● **Information provided**
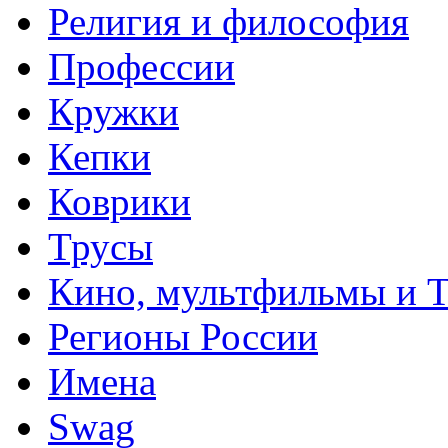
Религия и философия
Профессии
Кружки
Кепки
Коврики
Трусы
Кино, мультфильмы и 
Регионы России
Имена
Swag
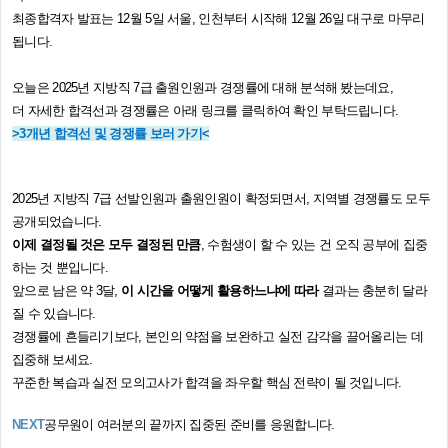
최종합격자 발표는 12월 5일 서울, 인천부터 시작해 12월 26일 대구로 마무리
됩니다.​
오늘은 2025년 지방직 7급 출원인원과 경쟁률에 대해 분석해 봤는데요,
더 자세한 합격선과 경쟁률은 아래 링크를 클릭하여 확인 부탁드립니다.
>3개년 합격선 및 경쟁률 보러 가기<
2025년 지방직 7급 선발인원과 출원인원이 확정되면서, 지역별 경쟁률도 모두
공개되었습니다.
이제 결정될 것은 모두 결정된 만큼
, 수험생이 할 수 있는 건 오직 공부에 집중
하는 것 뿐입니다.
앞으로 남은 약 3달,
이 시간을 어떻게 활용하느냐에 따라
결과는 충분히 달라
질 수 있습니다.
경쟁률에 흔들리기보다, 본인의 약점을 보완하고 실전 감각을 끌어올리는 데
집중해 보세요.
꾸준한 복습과 실전 모의고사가 합격을 좌우할 핵심 전략이 될 것입니다.
NEXT
공무원이 여러분의 끝까지 집중된 준비를 응원합니다.​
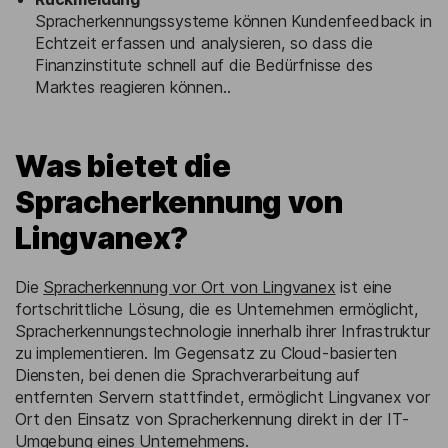
Spracherkennungssysteme können Kundenfeedback in
Echtzeit erfassen und analysieren, so dass die
Finanzinstitute schnell auf die Bedürfnisse des
Marktes reagieren können..
Was bietet die
Spracherkennung von
Lingvanex?
Die
Spracherkennung vor Ort von Lingvanex
ist eine
fortschrittliche Lösung, die es Unternehmen ermöglicht,
Spracherkennungstechnologie innerhalb ihrer Infrastruktur
zu implementieren. Im Gegensatz zu Cloud-basierten
Diensten, bei denen die Sprachverarbeitung auf
entfernten Servern stattfindet, ermöglicht Lingvanex vor
Ort den Einsatz von Spracherkennung direkt in der IT-
Umgebung eines Unternehmens.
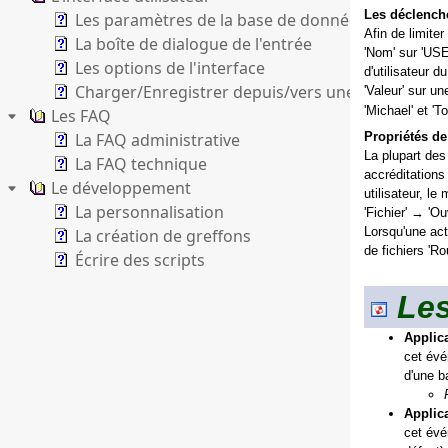
Les déclenche
Les paramètres de la base de données
Afin de limite
La boîte de dialogue de l'entrée
'Nom' sur 'USE
Les options de l'interface
d'utilisateur 
Charger/Enregistrer depuis/vers une adresse (UR
'Valeur' sur u
'Michael' et '
Les FAQ
La FAQ administrative
Propriétés de
La plupart des
La FAQ technique
accréditations
Le développement
utilisateur, le
La personnalisation
'Fichier' → 'O
Lorsqu'une ac
La création de greffons
de fichiers 'Rou
Écrire des scripts
Les
Applica
cet évé
d'une b
Applica
cet évé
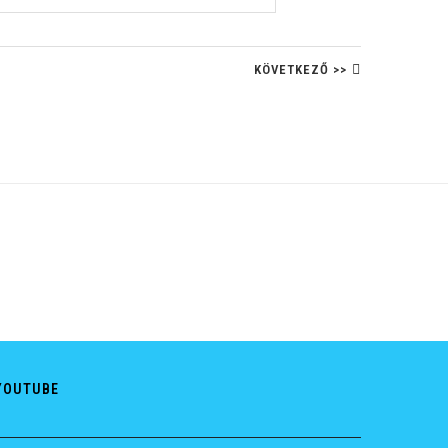
KÖVETKEZŐ >>
YOUTUBE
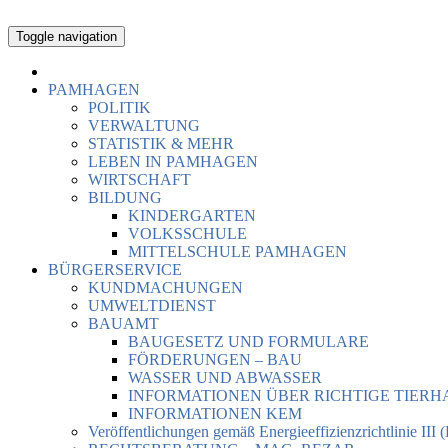
Toggle navigation
PAMHAGEN
POLITIK
VERWALTUNG
STATISTIK & MEHR
LEBEN IN PAMHAGEN
WIRTSCHAFT
BILDUNG
KINDERGARTEN
VOLKSSCHULE
MITTELSCHULE PAMHAGEN
BÜRGERSERVICE
KUNDMACHUNGEN
UMWELTDIENST
BAUAMT
BAUGESETZ UND FORMULARE
FÖRDERUNGEN – BAU
WASSER UND ABWASSER
INFORMATIONEN ÜBER RICHTIGE TIER
INFORMATIONEN KEM
Veröffentlichungen gemäß Energieeffizienzrichtlinie III 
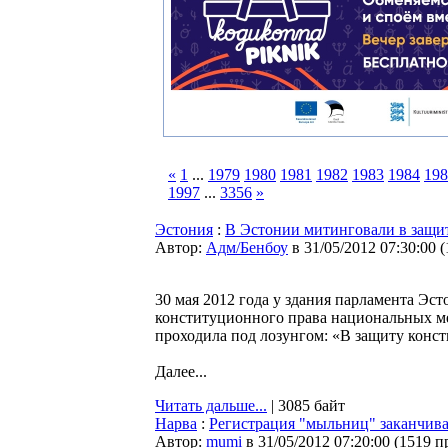
«
1
...
1979
1980
1981
1982
1983
1984
198
1997
...
3356
»
Эстония
:
В Эстонии митинговали в защит
Автор:
Адм/Бенбоу
в 31/05/2012 07:30:00
(
30 мая 2012 года у здания парламента Эс
конституционного права национальных ме
проходила под лозунгом: «В защиту конст
Далее...
Читать дальше...
| 3085 байт
Нарва
:
Регистрация "мыльниц" заканчива
Автор:
mumi
в 31/05/2012 07:20:00
(
1519 п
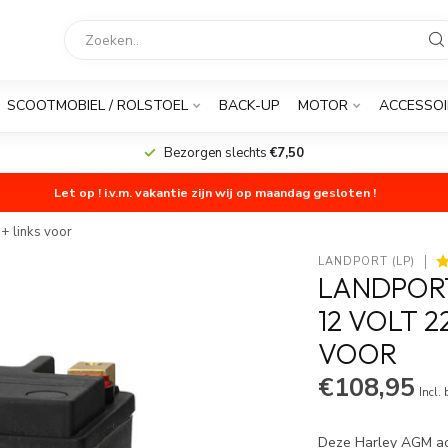
SCOOTMOBIEL / ROLSTOEL
BACK-UP
MOTOR
ACCESSOI
Bezorgen slechts
€7,50
Let op ! i.v.m. vakantie zijn wij op maandag gesloten !
+ links voor
LANDPORT (LP)
LANDPORT
12 VOLT 2
VOOR
€108,95
Incl.
Deze Harley AGM acc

● **Task item**
Leaving the pictures aside, repeat the data above exactly.

● **Result of the exercise**
Религия и философия
Профессии
Кружки
Кепки
Коврики
Трусы
Кино, мультфильмы и 
Регионы России
Имена
Swag
최종합격자 발표는 12월 5일 서울, 인천부터 시작해 12월 26일 대구로 마무리
됩니다.​
오늘은 2025년 지방직 7급 출원인원과 경쟁률에 대해 분석해 봤는데요,
더 자세한 합격선과 경쟁률은 아래 링크를 클릭하여 확인 부탁드립니다.
>3개년 합격선 및 경쟁률 보러 가기<
2025년 지방직 7급 선발인원과 출원인원이 확정되면서, 지역별 경쟁률도 모두
공개되었습니다.
이제 결정될 것은 모두 결정된 만큼
, 수험생이 할 수 있는 건 오직 공부에 집중
하는 것 뿐입니다.
앞으로 남은 약 3달,
이 시간을 어떻게 활용하느냐에 따라
결과는 충분히 달라
질 수 있습니다.
경쟁률에 흔들리기보다, 본인의 약점을 보완하고 실전 감각을 끌어올리는 데
집중해 보세요.
꾸준한 복습과 실전 모의고사가 합격을 좌우할 핵심 전략이 될 것입니다.
NEXT
공무원이 여러분의 끝까지 집중된 준비를 응원합니다.​
Spracherkennungssysteme können Kundenfeedback in
Echtzeit erfassen und analysieren, so dass die
Finanzinstitute schnell auf die Bedürfnisse des
Marktes reagieren können..
Was bietet die
Spracherkennung von
Lingvanex?
Die
Spracherkennung vor Ort von Lingvanex
ist eine
fortschrittliche Lösung, die es Unternehmen ermöglicht,
Spracherkennungstechnologie innerhalb ihrer Infrastruktur
zu implementieren. Im Gegensatz zu Cloud-basierten
Diensten, bei denen die Sprachverarbeitung auf
entfernten Servern stattfindet, ermöglicht Lingvanex vor
Ort den Einsatz von Spracherkennung direkt in der IT-
Umgebung eines Unternehmens.
Les déclenche
Les paramètres de la base de données
Afin de limite
La boîte de dialogue de l'entrée
'Nom' sur 'USE
Les options de l'interface
d'utilisateur 
Charger/Enregistrer depuis/vers une adresse (UR
'Valeur' sur u
'Michael' et '
Les FAQ
La FAQ administrative
Propriétés de
La plupart des
La FAQ technique
accréditations
Le développement
utilisateur, le
La personnalisation
'Fichier' → 'O
Lorsqu'une ac
La création de greffons
de fichiers 'Rou
Écrire des scripts
Les
Applica
cet évé
d'une b
Applica
cet évé
KÖVETKEZŐ >>
YOUTUBE
Toggle navigation
PAMHAGEN
POLITIK
VERWALTUNG
STATISTIK & MEHR
LEBEN IN PAMHAGEN
WIRTSCHAFT
BILDUNG
KINDERGARTEN
VOLKSSCHULE
MITTELSCHULE PAMHAGEN
BÜRGERSERVICE
KUNDMACHUNGEN
UMWELTDIENST
BAUAMT
BAUGESETZ UND FORMULARE
FÖRDERUNGEN – BAU
WASSER UND ABWASSER
INFORMATIONEN ÜBER RICHTIGE TIER
INFORMATIONEN KEM
Veröffentlichungen gemäß Energieeffizienzrichtlinie III 
«
1
...
1979
1980
1981
1982
1983
1984
198
1997
...
3356
»
Эстония
:
В Эстонии митинговали в защит
Автор:
Адм/Бенбоу
в 31/05/2012 07:30:00
(
30 мая 2012 года у здания парламента Эс
конституционного права национальных ме
проходила под лозунгом: «В защиту конст
Далее...
Читать дальше...
| 3085 байт
Нарва
:
Регистрация "мыльниц" заканчива
Автор:
mumi
в 31/05/2012 07:20:00
(
1519 п
SCOOTMOBIEL / ROLSTOEL
BACK-UP
MOTOR
ACCESSOI
Bezorgen slechts
€7,50
Let op ! i.v.m. vakantie zijn wij op maandag gesloten !
+ links voor
LANDPORT (LP)
LANDPORT
12 VOLT 2
VOOR
€108,95
Incl.
Deze Harley AGM acc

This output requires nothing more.